┌─ Task data

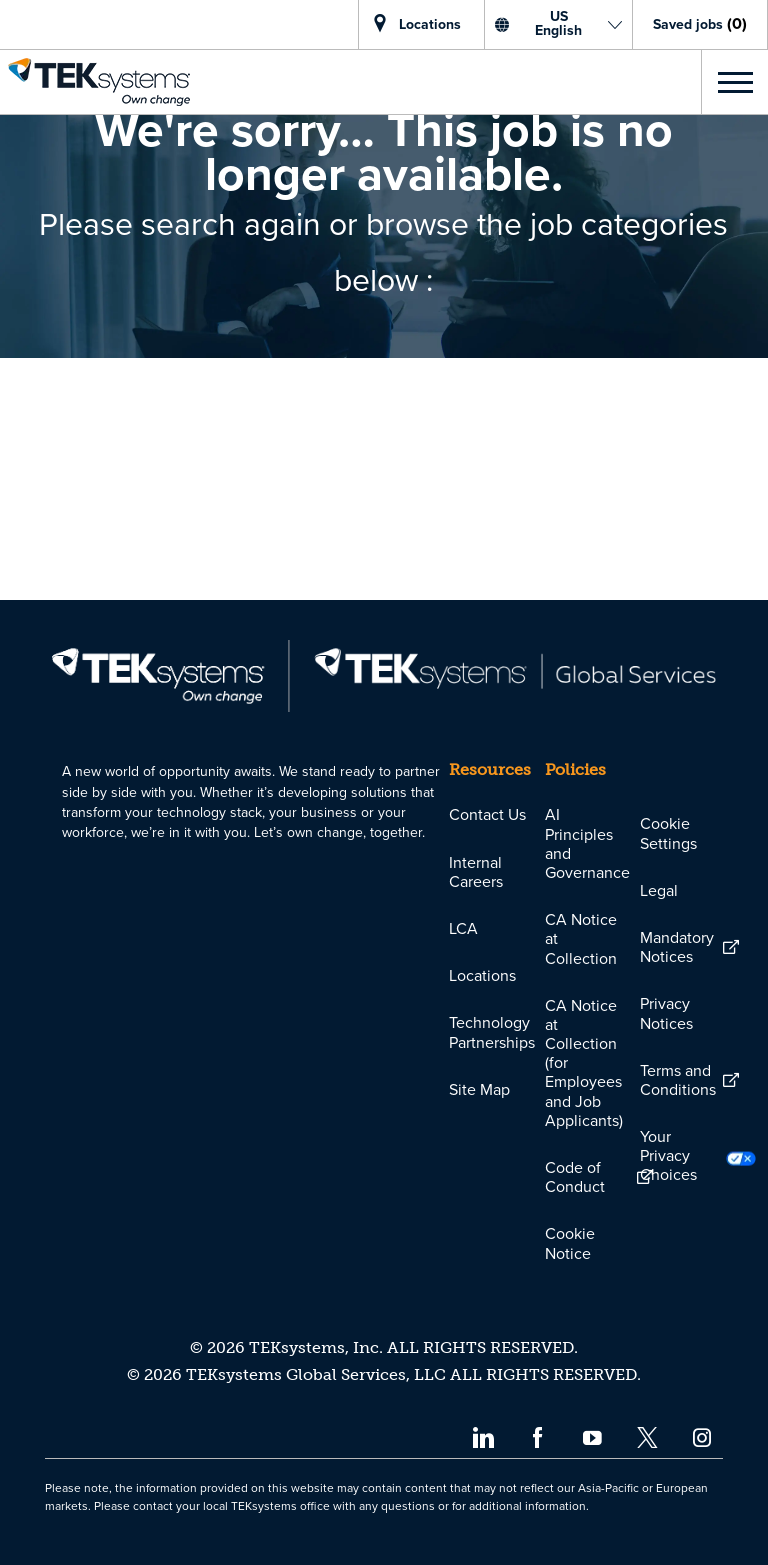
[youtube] (592, 1436)
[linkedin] (482, 1436)
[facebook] (537, 1436)
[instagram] (702, 1436)
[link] (95, 82)
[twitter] (647, 1436)
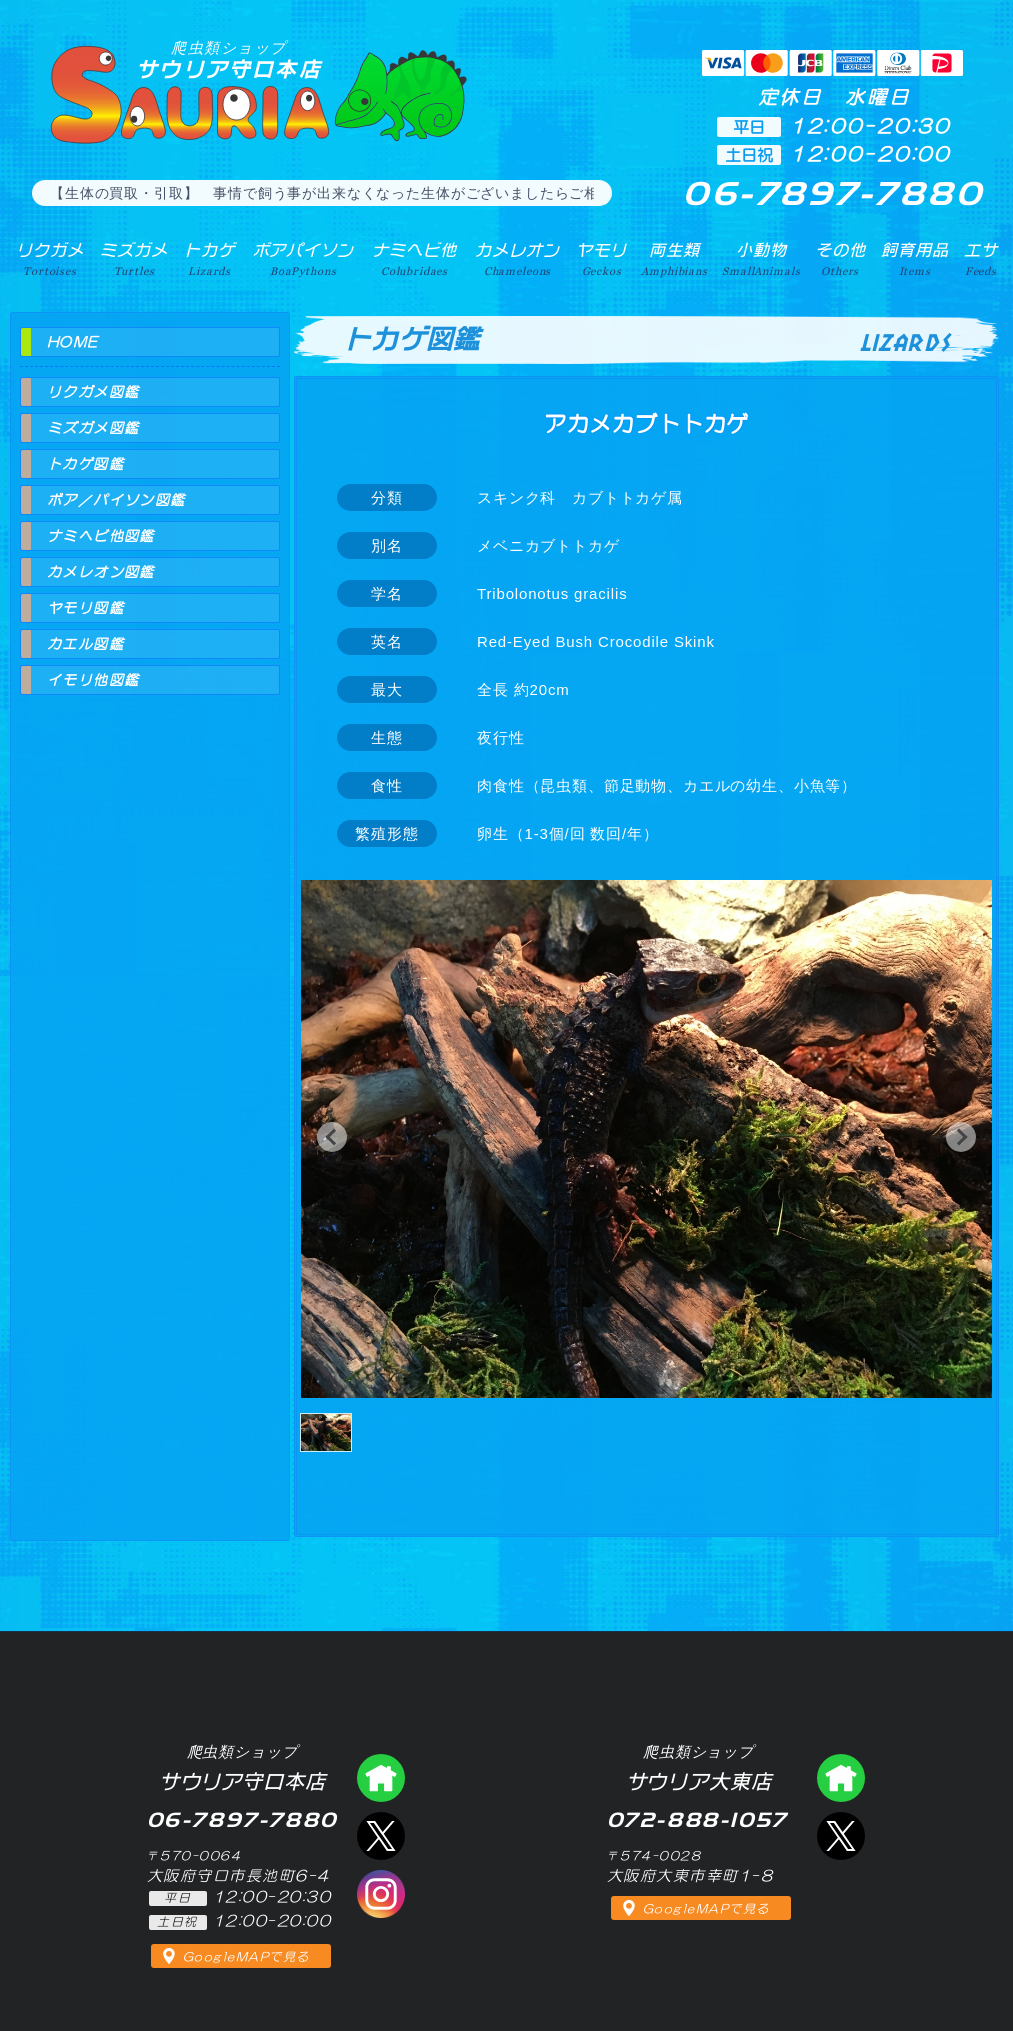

└─

What to produce:
Please retype the material above exactly, and omit its images.

Reply to the exercise:
[youtube] (592, 1436)
[linkedin] (482, 1436)
[facebook] (537, 1436)
[instagram] (702, 1436)
[link] (95, 82)
[twitter] (647, 1436)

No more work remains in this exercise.